Page layout parsing data:
------------------------
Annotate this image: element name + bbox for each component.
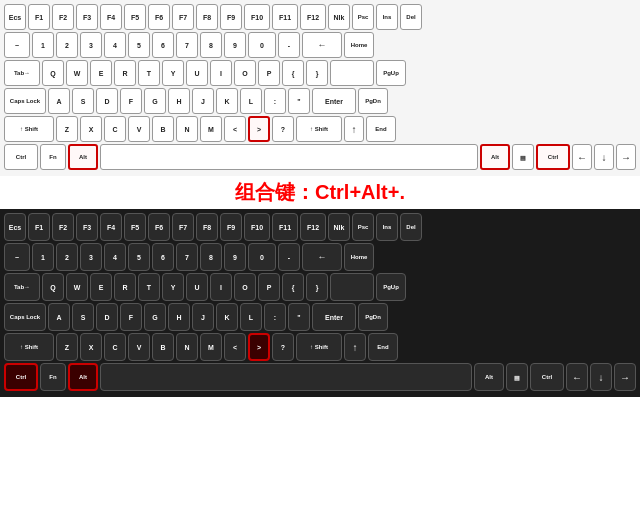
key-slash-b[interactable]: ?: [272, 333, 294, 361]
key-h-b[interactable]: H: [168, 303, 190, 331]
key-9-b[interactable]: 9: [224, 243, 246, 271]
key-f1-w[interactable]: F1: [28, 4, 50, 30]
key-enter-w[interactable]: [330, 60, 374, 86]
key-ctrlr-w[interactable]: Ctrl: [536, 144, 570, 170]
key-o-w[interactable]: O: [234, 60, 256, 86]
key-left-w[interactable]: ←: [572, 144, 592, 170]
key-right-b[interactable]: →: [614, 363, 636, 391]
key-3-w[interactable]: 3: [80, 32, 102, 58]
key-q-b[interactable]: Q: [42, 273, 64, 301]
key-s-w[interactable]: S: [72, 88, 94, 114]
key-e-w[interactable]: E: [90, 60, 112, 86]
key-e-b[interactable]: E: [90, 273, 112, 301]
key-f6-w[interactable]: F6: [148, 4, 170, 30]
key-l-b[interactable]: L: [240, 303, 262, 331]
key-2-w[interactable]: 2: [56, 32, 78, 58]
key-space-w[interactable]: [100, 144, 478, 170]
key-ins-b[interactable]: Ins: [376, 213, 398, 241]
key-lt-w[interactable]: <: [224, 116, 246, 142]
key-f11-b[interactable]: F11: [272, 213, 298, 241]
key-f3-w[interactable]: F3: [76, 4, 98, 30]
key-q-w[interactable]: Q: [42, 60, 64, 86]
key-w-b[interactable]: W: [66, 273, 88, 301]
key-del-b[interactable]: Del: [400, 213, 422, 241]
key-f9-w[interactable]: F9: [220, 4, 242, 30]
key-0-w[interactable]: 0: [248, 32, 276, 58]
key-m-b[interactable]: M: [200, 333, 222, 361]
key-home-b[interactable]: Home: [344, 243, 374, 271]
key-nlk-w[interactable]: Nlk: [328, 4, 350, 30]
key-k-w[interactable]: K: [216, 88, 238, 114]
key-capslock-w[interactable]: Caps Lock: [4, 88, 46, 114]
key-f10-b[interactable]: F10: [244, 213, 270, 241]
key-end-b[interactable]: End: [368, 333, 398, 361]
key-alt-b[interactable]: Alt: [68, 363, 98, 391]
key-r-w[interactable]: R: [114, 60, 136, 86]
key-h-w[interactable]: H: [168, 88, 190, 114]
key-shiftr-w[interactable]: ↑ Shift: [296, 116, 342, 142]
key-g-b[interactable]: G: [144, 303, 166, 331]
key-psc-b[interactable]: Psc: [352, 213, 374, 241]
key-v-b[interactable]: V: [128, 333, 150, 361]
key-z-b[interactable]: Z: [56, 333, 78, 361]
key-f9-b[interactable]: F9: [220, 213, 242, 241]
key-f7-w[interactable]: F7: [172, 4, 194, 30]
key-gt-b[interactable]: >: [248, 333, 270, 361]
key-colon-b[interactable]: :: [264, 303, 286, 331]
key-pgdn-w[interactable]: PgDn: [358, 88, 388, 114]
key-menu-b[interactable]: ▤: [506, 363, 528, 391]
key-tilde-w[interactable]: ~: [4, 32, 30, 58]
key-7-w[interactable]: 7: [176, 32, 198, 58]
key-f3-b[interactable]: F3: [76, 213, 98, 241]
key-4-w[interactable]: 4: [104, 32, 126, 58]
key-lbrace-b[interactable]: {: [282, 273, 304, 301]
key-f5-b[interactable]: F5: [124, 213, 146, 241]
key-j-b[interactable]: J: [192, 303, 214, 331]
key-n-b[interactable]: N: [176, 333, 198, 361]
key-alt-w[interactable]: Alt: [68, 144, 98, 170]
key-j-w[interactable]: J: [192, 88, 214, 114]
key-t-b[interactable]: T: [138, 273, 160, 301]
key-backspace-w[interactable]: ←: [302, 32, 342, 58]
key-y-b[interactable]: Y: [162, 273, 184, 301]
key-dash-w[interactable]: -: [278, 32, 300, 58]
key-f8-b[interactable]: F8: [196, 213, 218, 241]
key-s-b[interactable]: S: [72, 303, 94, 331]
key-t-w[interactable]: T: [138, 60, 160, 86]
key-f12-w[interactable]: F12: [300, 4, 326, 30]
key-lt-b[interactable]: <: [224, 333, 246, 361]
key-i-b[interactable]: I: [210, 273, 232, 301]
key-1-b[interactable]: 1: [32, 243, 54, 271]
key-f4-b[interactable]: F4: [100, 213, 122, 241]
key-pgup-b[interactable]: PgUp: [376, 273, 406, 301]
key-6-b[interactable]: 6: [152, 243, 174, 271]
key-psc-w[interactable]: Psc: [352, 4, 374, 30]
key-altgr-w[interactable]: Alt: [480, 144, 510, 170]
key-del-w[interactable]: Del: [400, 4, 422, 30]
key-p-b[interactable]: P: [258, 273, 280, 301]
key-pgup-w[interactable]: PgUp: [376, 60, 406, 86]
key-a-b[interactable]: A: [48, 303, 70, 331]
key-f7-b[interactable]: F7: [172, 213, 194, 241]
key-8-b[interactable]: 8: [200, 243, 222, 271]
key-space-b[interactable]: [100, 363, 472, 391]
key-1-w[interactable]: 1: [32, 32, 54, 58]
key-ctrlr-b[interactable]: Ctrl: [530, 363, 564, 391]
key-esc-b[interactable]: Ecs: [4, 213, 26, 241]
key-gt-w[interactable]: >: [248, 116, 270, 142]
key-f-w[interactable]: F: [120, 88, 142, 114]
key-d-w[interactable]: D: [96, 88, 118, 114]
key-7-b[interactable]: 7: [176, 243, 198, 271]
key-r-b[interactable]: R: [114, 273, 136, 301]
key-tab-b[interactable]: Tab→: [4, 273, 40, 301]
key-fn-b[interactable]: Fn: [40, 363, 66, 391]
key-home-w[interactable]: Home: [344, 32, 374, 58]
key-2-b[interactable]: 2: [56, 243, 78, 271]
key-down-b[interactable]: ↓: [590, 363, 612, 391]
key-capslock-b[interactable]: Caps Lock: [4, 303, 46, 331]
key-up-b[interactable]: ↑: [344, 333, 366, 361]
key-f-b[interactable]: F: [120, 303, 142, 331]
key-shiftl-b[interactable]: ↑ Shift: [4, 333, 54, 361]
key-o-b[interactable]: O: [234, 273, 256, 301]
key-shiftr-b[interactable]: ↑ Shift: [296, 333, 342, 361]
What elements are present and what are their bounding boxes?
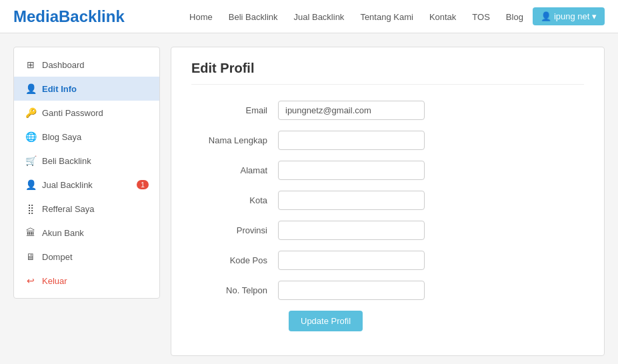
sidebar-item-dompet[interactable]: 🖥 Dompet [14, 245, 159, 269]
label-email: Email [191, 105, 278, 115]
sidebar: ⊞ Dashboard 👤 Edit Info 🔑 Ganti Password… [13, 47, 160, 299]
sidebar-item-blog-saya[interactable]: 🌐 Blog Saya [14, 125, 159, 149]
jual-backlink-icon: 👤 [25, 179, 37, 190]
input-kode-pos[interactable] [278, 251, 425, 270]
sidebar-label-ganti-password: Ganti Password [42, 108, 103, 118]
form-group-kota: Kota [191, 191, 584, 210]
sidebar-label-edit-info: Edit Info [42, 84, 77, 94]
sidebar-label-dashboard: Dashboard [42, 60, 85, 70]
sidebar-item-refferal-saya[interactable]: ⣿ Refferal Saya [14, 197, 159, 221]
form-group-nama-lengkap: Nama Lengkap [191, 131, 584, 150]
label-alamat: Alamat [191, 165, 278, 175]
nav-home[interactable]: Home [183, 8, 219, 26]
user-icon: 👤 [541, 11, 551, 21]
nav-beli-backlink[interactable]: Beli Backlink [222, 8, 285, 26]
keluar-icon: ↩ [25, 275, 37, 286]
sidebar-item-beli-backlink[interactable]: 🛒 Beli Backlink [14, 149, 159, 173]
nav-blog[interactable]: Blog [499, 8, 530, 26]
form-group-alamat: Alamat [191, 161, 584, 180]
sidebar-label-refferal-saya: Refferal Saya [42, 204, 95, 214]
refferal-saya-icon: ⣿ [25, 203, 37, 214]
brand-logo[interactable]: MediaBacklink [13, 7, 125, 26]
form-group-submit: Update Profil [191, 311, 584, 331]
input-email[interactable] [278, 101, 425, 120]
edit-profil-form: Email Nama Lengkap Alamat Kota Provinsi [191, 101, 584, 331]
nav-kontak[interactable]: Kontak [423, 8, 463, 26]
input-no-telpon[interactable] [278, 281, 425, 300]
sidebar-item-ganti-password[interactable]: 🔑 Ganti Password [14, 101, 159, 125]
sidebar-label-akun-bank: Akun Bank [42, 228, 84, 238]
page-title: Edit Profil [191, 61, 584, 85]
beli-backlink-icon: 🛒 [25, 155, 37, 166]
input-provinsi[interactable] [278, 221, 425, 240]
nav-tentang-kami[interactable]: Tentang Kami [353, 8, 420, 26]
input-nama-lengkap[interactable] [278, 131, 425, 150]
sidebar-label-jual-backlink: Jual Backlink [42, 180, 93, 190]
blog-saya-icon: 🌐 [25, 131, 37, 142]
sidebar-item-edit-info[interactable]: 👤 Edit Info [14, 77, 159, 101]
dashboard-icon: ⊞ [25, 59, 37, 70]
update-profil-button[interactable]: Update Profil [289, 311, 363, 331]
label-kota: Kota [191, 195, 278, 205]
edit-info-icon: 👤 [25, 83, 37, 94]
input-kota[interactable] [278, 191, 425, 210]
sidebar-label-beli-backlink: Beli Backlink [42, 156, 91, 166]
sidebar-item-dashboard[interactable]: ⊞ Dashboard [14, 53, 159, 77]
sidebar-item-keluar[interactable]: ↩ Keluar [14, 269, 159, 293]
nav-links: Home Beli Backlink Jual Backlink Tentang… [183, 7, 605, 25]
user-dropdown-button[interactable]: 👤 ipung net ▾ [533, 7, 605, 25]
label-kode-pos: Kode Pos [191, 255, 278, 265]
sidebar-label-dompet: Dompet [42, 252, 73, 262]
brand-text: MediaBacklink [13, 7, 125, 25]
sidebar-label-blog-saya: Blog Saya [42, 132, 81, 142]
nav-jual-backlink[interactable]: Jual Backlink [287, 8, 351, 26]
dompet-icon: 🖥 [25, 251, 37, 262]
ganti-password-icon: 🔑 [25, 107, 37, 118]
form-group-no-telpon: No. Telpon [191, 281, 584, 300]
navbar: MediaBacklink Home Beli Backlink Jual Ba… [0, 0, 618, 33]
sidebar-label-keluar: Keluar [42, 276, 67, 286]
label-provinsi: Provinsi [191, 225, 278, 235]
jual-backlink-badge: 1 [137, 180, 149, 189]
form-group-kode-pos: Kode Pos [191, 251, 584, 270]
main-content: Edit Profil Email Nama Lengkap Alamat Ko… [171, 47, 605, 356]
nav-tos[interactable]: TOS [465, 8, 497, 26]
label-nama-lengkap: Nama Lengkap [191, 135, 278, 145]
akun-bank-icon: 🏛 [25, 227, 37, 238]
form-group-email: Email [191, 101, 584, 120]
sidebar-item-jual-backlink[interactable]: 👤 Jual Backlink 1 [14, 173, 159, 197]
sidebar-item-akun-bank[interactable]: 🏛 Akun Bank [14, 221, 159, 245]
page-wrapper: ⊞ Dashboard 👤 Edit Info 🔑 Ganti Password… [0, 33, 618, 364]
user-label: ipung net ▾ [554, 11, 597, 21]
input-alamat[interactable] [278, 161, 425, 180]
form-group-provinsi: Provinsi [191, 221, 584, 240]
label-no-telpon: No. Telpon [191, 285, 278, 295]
------------------------
◆ Work instruction
For the string "blog", return every line of the data where it appears.

◆ Task result
sidebar-item-blog-saya[interactable]: 🌐 Blog Saya [14, 125, 159, 149]
nav-blog[interactable]: Blog [499, 8, 530, 26]
blog-saya-icon: 🌐 [25, 131, 37, 142]
sidebar-label-blog-saya: Blog Saya [42, 132, 81, 142]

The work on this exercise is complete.